For decades, both scientists such as Stephen Hawking and ordinary people have been led to believe that black holes are among some of the most deadly forms of destruction as well as strangely intriguing scientific mysterious in the universe. Now, Hawking, has made it clear that he thinks the universe is not so “holey” after all.
Ironically, this is not the first time that Hawking has spoken up about his hypothesis. It was as early as 2004 when he first came forward with the notion that the original description of what a black hole is was somewhat inaccurate. Black and white are often viewed as extremes, which perhaps lends credibility to the notion that Hawking says “grey holes” are actually a more realistic description. A black hole has long been thought of as an ultimate dark void that traps all matter inside and never lets it escape. A grey hole is like a prison that takes matter in, keeps it there for a while and then spits it back out.
This new theory is substantial shift from the original conception of black holes. It was as early as the 1790s when John Mitchell and Pierre-Simon Laplace developed the notion that “invisible stars” may exist. Later in the year 1915, black holes were predicted thanks to Einstein’s theory of general relativity. The actual term “black hole” was finally coined in 1967 by theoretical physicist, John Wheeler. Finally, in 1976 Hawking concluded the “Hawking Radiation” hypothesis, which suggests a black hole radiates energy and loses its mass once it has formed.
Years later, in 2004 Stephen Hawking announced his newest discovery where he hypothesized the universe wasn’t so “holey” after all. He was given one hour to present his findings at the 17th International Conference on General Relativity and Gravitation in Dublin, Ireland. Ironically, proving his case would have lost him his own bet he and another physicist made against John Preskill of Caltech that “information swallowed by a black hole is gone forever.”
It was long believed that black holes were made up with a singularity at their core, which obeyed Einstein’s theory of general relativity. In simple terms, this states that someone in free fall would observe the state of physics being the same no matter where they were in the universe.
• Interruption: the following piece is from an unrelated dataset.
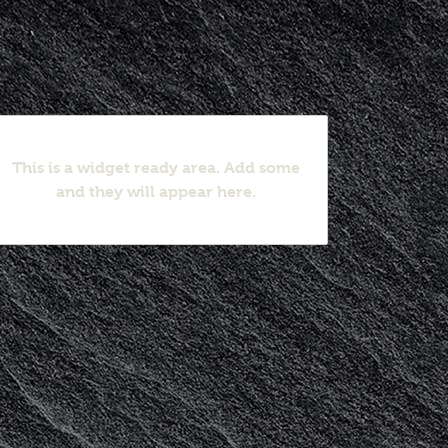
This is a widget ready area. Add some
and they will appear here.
It also states that black holes are surrounded by something called an “event horizon,” which simply refers to the idea of an invisible shroud that absolutely nothing can escape from, not even light. Stephen Hawking’s new theory introduces the idea that there is a part of a black hole called an “apparent horizon,” which suspends rays of light that try to escape from a black hole. The event horizon could (unlike an event horizon) eventually disappear and release whatever was trapped within the black hole.
If Stephen Hawking came to this conclusion about black holes actually being grey holes, why is it only being talked about now, 10 years into the future? Scientific progress takes time and although Hawking submitted a paper about his new theory on January 22, it still must pass a peer review to make the transition to go from being scientific theory to scientific fact. If it does, then thinking that the universe isn’t so “holey” might not be such a crazy notion after all.